**What needs to be done**
Please copy every line from the following entries in which the word "tallet" appears.

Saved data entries
----------------

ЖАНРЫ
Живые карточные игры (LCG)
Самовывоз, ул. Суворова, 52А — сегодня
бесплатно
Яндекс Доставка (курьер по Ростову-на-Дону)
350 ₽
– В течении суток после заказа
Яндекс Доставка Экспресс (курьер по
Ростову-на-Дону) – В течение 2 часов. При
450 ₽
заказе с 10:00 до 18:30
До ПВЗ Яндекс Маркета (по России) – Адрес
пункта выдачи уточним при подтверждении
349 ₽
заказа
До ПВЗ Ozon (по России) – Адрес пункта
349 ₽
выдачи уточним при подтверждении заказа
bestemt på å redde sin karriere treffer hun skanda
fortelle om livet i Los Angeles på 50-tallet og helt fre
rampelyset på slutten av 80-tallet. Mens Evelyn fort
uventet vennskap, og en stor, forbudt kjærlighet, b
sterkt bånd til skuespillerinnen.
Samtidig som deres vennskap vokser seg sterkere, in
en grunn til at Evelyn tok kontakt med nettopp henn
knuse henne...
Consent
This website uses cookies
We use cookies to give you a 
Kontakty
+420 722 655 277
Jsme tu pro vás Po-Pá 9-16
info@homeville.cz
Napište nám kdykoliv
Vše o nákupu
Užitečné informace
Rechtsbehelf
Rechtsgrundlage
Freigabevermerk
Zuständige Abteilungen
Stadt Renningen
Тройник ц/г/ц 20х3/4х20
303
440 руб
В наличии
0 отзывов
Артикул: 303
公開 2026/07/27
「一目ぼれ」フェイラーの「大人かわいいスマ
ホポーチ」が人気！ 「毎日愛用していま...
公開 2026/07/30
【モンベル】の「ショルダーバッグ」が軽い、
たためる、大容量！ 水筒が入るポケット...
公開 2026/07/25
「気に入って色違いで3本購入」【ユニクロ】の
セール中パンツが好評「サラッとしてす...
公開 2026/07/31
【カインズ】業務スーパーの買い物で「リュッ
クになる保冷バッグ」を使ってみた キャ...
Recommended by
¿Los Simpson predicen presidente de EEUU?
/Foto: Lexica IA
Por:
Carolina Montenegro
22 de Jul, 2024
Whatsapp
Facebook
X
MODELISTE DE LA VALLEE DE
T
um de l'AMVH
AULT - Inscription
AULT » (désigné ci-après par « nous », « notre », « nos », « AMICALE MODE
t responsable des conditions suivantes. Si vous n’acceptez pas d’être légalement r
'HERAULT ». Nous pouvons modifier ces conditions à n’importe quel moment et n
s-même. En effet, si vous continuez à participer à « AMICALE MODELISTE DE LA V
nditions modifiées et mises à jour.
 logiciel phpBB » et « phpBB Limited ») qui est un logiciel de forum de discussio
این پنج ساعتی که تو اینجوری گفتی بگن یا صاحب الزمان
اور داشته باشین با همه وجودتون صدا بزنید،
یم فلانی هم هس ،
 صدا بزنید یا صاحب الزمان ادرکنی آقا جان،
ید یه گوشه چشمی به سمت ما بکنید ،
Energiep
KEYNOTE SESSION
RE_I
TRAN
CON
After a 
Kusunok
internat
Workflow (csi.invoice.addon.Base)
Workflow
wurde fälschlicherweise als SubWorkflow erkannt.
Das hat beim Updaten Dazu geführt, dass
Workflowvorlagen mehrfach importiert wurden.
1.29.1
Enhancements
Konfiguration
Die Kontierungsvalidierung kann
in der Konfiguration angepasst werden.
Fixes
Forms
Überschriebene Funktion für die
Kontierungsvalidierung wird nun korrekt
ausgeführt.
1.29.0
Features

----------------

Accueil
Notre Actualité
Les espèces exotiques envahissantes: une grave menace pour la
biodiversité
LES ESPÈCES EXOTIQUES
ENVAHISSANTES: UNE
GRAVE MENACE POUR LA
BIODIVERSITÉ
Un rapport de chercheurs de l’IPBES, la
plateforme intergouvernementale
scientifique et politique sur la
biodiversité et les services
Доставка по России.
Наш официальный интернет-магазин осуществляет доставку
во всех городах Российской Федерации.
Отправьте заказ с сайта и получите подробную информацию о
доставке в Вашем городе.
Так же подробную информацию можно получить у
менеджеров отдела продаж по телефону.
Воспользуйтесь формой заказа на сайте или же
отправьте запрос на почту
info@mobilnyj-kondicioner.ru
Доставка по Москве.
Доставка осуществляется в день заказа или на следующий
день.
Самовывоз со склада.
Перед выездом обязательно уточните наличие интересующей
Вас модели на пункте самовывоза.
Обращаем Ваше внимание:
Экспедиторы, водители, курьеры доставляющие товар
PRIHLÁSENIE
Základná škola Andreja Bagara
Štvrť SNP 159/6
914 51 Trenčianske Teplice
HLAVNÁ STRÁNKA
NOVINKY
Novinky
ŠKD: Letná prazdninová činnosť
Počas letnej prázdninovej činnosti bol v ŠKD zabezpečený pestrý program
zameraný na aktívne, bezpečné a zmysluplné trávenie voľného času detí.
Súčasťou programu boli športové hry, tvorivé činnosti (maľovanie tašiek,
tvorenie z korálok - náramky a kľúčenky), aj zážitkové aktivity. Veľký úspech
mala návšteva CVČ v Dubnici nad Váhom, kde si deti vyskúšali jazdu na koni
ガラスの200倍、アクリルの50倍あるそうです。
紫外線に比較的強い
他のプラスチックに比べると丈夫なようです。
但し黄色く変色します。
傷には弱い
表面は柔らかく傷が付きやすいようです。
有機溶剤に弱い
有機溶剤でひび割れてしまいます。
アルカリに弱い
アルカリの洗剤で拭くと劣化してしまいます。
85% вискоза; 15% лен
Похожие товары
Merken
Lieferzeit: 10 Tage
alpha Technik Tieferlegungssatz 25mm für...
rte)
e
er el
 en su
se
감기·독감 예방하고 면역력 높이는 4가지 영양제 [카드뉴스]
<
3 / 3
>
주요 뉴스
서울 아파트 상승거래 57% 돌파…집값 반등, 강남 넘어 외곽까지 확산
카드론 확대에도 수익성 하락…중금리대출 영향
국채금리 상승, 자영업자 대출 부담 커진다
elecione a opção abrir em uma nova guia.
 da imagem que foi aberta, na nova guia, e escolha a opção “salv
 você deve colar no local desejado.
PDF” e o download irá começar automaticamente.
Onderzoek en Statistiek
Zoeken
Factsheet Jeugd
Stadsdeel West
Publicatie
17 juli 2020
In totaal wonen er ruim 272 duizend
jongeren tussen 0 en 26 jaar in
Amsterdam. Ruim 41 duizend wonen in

----------------

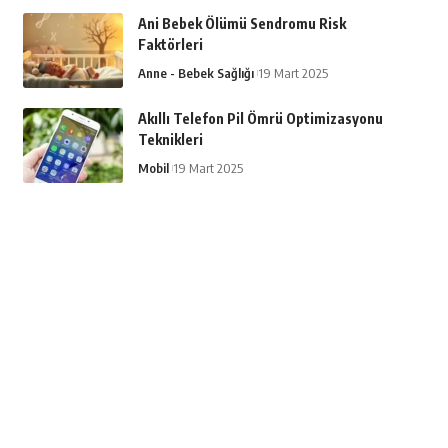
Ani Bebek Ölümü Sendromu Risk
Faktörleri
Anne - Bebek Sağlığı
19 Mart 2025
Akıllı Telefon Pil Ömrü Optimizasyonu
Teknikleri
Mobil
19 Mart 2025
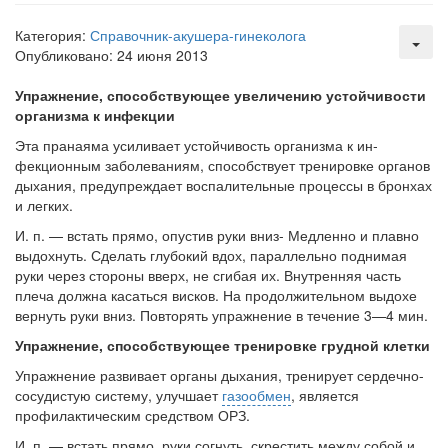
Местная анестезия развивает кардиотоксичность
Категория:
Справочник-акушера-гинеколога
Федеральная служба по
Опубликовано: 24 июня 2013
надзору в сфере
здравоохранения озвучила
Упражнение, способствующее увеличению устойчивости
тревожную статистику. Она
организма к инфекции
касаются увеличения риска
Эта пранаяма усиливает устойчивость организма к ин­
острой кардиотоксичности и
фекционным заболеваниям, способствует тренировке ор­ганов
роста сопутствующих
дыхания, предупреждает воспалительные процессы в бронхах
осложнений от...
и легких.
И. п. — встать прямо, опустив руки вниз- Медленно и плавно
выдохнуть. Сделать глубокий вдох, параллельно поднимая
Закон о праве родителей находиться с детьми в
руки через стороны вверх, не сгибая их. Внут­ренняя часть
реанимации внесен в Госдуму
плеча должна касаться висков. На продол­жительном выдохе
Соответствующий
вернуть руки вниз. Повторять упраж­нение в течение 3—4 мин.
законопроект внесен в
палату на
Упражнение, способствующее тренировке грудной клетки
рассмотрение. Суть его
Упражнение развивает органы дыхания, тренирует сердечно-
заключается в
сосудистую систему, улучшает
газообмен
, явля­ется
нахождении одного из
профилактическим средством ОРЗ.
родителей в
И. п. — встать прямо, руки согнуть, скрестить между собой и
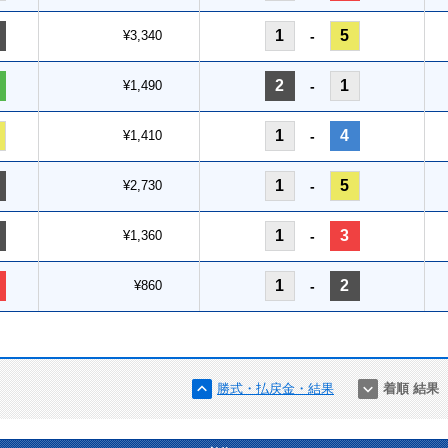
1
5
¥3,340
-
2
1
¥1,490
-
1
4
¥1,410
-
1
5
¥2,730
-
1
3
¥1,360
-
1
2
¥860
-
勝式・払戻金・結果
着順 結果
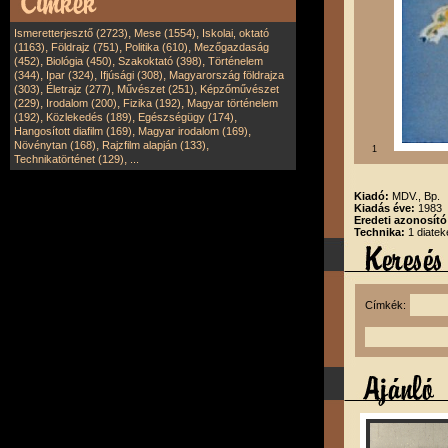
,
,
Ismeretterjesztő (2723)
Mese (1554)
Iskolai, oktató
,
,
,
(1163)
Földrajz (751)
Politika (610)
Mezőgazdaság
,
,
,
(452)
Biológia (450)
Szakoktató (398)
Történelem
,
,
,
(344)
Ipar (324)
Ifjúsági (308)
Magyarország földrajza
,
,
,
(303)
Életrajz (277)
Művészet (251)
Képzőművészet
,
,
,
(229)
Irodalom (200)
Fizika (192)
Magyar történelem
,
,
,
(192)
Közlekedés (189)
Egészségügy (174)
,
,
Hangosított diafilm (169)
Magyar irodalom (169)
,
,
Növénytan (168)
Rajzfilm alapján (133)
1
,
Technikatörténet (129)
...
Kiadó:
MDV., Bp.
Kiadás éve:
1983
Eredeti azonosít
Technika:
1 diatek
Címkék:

----------------

**Output for this exercise**
fortelle om livet i Los Angeles på 50-tallet og helt fre
rampelyset på slutten av 80-tallet. Mens Evelyn fort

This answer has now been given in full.